PLC processors have come down so much in cost we have gone to a modular
architecture where we have multiple CPUs in a plant each running an
independent machine or part of the plant process partly so that one programmer
can work on the program for 1 CPU without having to merge another programmer's
changes.

I thought this could be useful if I could use the PLC programming software
(Schneider Unity) to export PDFs of the function block diagrams:
[http://www.evilmadscientist.com/2011/improving-open-
source-h...](http://www.evilmadscientist.com/2011/improving-open-source-
hardware-visual-diffs/)

I thought I might be able to get this open source PLC programming software
which includes a function block renderer to read the unity XML program exports
and then I could render the function block sections myself and diff them:
[http://www.beremiz.org/doc](http://www.beremiz.org/doc)

Here is the only real product I've ever seen which has a module for matlab
simulink diffing: [https://www.diffplug.com/](https://www.diffplug.com/)

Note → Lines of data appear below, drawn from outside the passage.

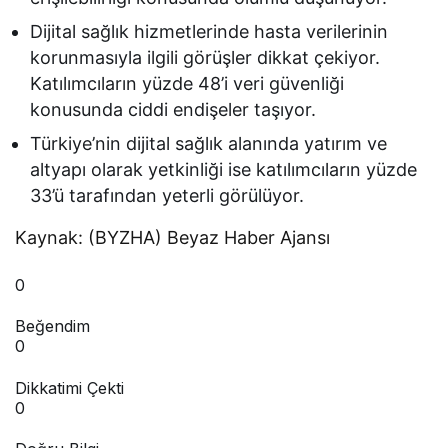
Dijital sağlık hizmetlerinde hasta verilerinin
korunmasıyla ilgili görüşler dikkat çekiyor.
Katılımcıların yüzde 48’i veri güvenliği
konusunda ciddi endişeler taşıyor.
Türkiye’nin dijital sağlık alanında yatırım ve
altyapı olarak yetkinliği ise katılımcıların yüzde
33’ü tarafından yeterli görülüyor.
Kaynak: (BYZHA) Beyaz Haber Ajansı
0
Beğendim
0
Dikkatimi Çekti
0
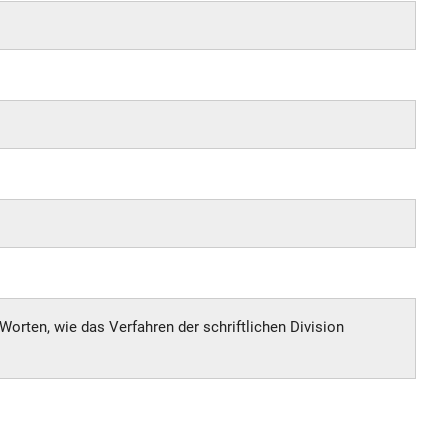
Worten, wie das Verfahren der schriftlichen Division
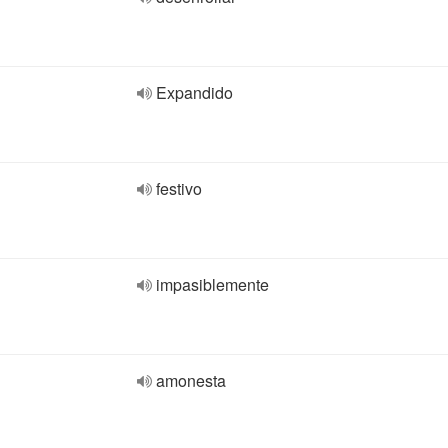
Expandido
festivo
impasiblemente
amonesta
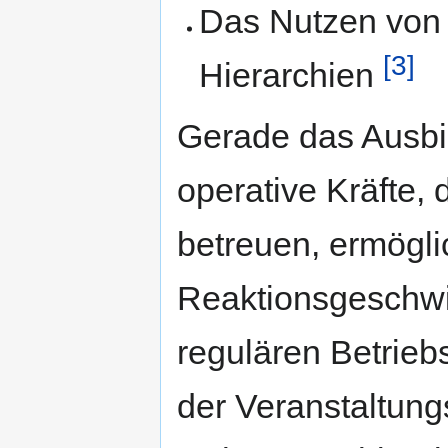
Das Nutzen von 
[3]
Hierarchien
Gerade das Ausbi
operative Kräfte, 
betreuen, ermögli
Reaktionsgeschwi
regulären Betriebs
der Veranstaltun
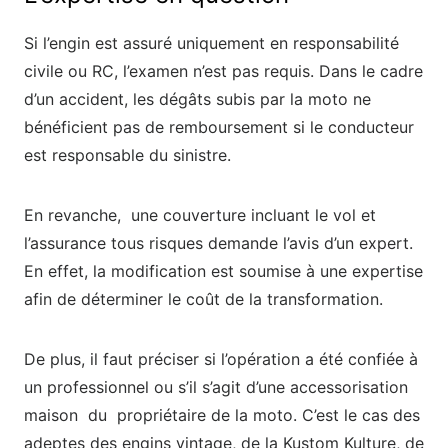
Si l’engin est assuré uniquement en responsabilité
civile ou RC, l’examen n’est pas requis. Dans le cadre
d’un accident, les dégâts subis par la moto ne
bénéficient pas de remboursement si le conducteur
est responsable du sinistre.
En revanche, une couverture incluant le vol et
l’assurance tous risques demande l’avis d’un expert.
En effet, la modification est soumise à une expertise
afin de déterminer le coût de la transformation.
De plus, il faut préciser si l’opération a été confiée à
un professionnel ou s’il s’agit d’une accessorisation
maison du propriétaire de la moto. C’est le cas des
adeptes des engins vintage, de la Kustom Kulture, de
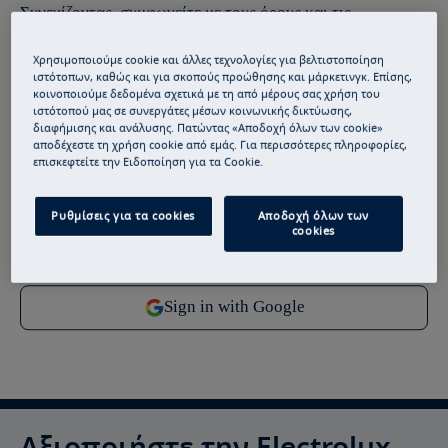
Συνεχίζοντας, συμφωνείτε με τους
όρους και τις
προϋποθέσεις
μας.
Χρησιμοποιούμε cookie και άλλες τεχνολογίες για βελτιστοποίηση
ιστότοπων, καθώς και για σκοπούς προώθησης και μάρκετινγκ. Επίσης,
Για πληροφορίες σχετικά με τον τρόπο με τον οποίο
κοινοποιούμε δεδομένα σχετικά με τη από μέρους σας χρήση του
επεξεργαζόμαστε τα προσωπικά σας δεδομένα, ανατρέξτε
ιστότοπού μας σε συνεργάτες μέσων κοινωνικής δικτύωσης,
διαφήμισης και ανάλυσης. Πατώντας «Αποδοχή όλων των cookie»
στη δήλωση
προστασίας δεδομένων
.
αποδέχεστε τη χρήση cookie από εμάς. Για περισσότερες πληροφορίες,
επισκεφτείτε την Ειδοποίηση για τα Cookie.
Ρυθμίσεις για τα cookies
Αποδοχή όλων των
cookies
Αξιοποιήστε την Electrolux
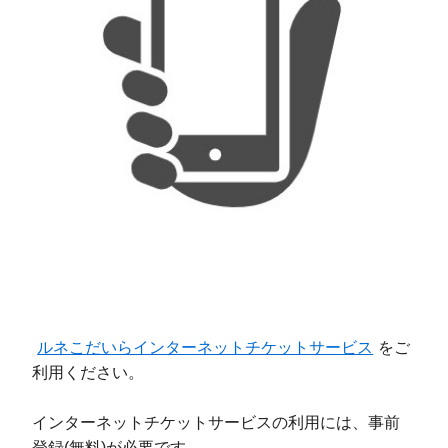
ルネこだいらインターネットチケットサービス
をご
利用ください。
インターネットチケットサービスの利用には、事前
登録(無料)が必要です。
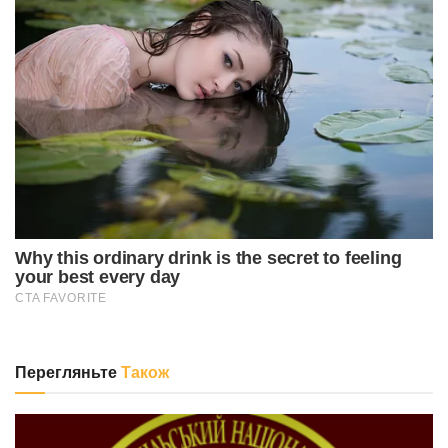
Перегляньте
Також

Schneider does have the UnityDiff tool which has come a long way in the last
couple years and it does pretty decent diffs but there is no way to generate
them automatically that I know of. I have to open both versions of the program
I want to diff and then run the diffing tool. Then the visual diff output
can't be exported out of the unitydiff program. printing doesn't work. I
should make some feature requests.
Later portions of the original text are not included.